■ **ASSIGNMENT**
From the line containing "Furniture (131, 323)" to the last line of the records, reproduce every line exactly and print nothing else.

■ **EXTRACTED DATA**
= Beginning of Section =

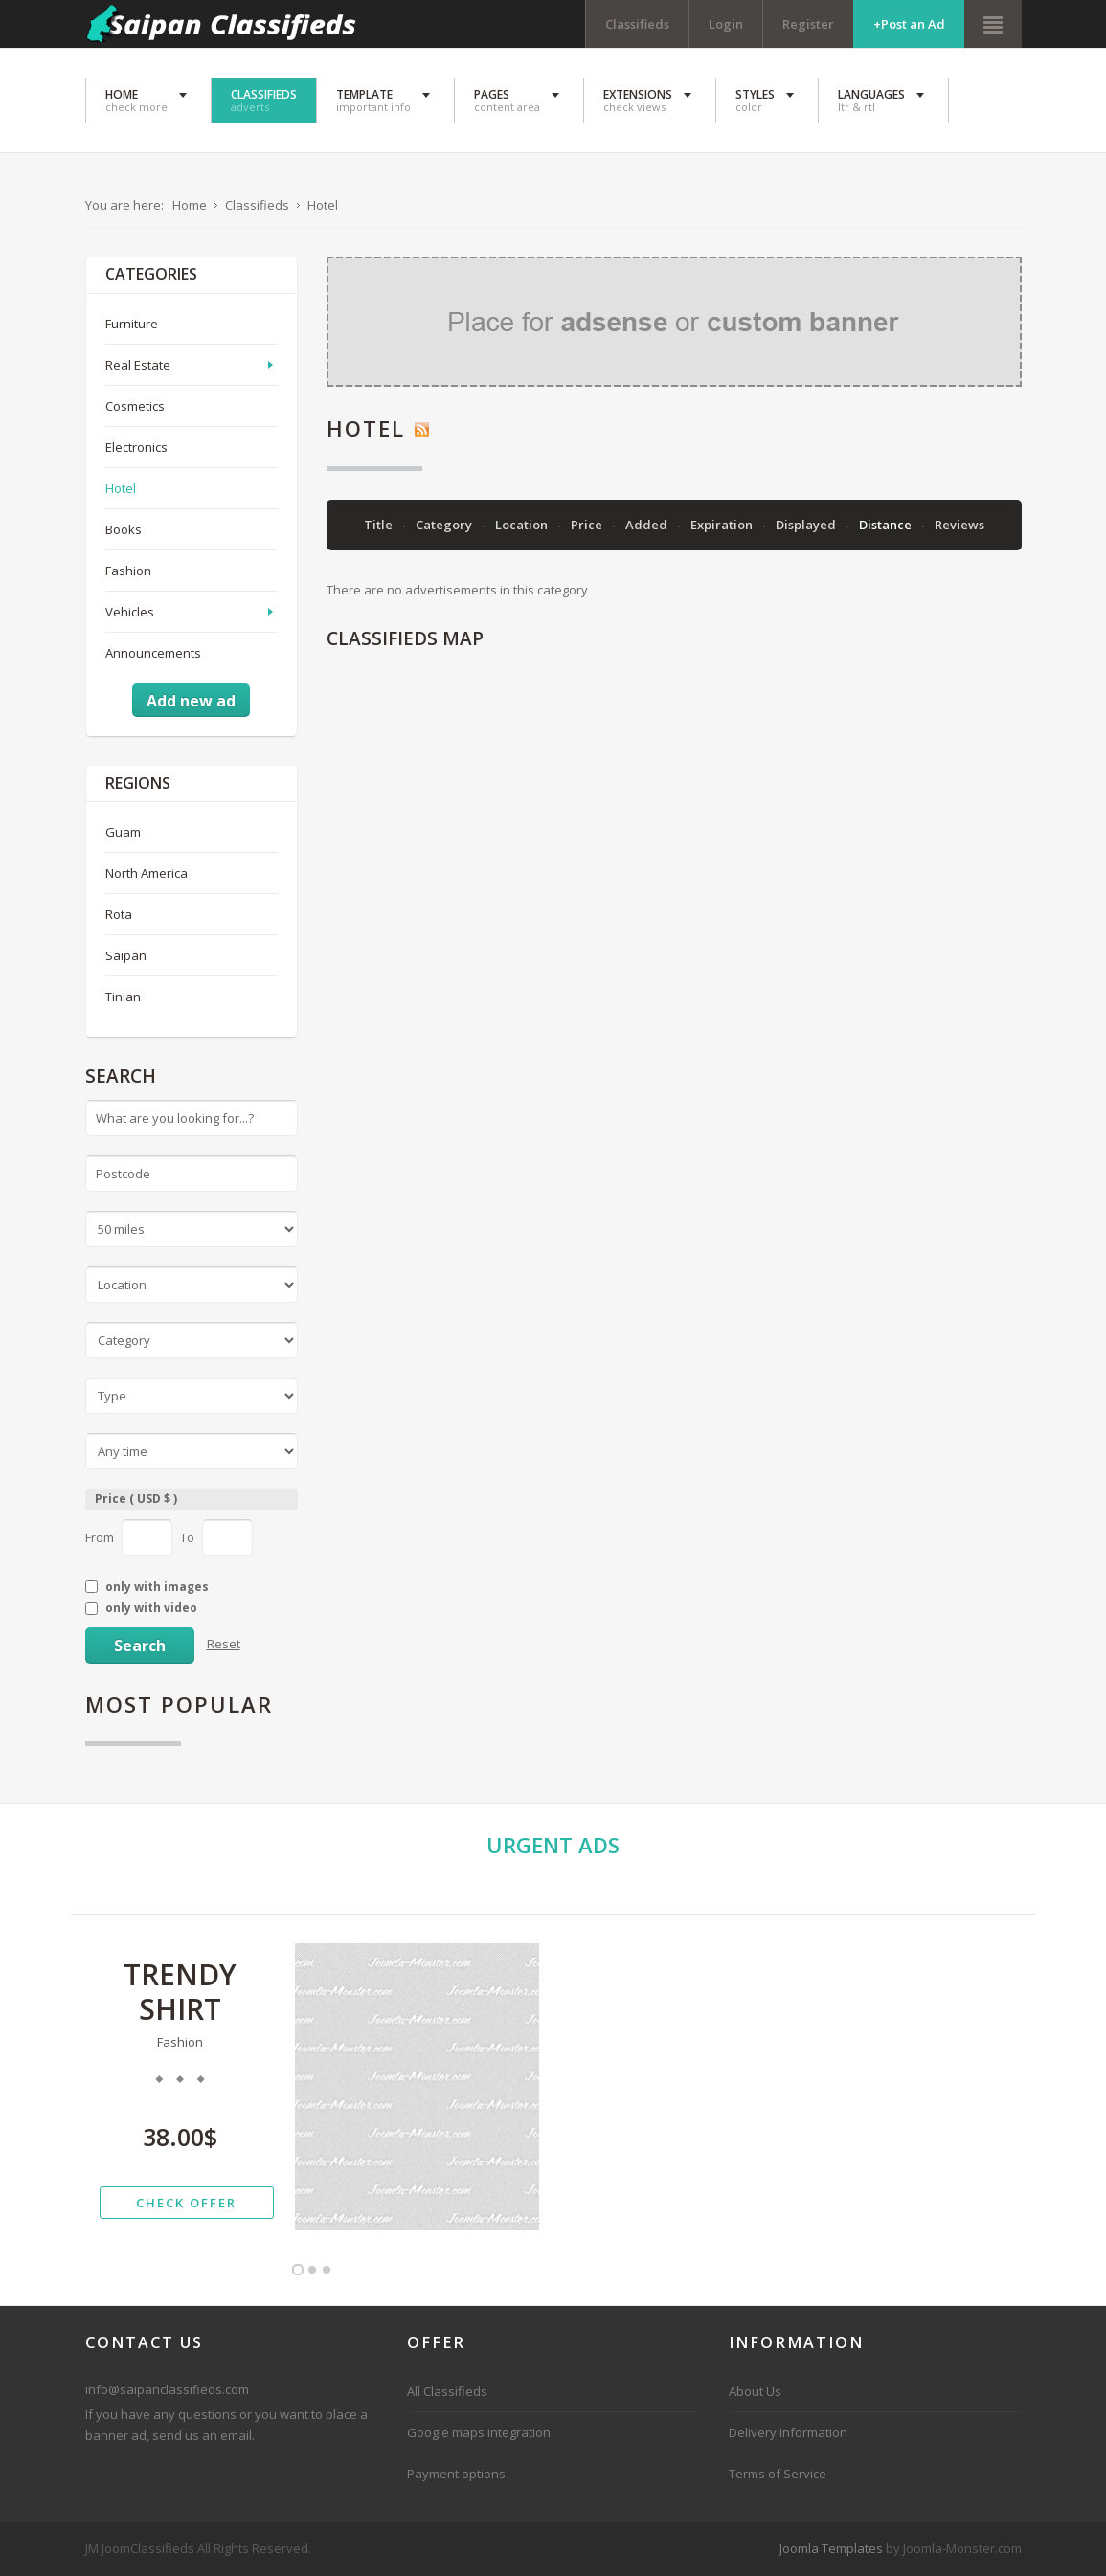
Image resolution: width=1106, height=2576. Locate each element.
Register (808, 24)
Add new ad (191, 700)
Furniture (131, 323)
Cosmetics (135, 405)
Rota (118, 914)
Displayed (807, 524)
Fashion (128, 570)
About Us (755, 2391)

= End of Section =

■ **RESPONSE TO THE TASK**
Furniture (131, 323)
Cosmetics (135, 405)
Rota (118, 914)
Displayed (807, 524)
Fashion (128, 570)
About Us (755, 2391)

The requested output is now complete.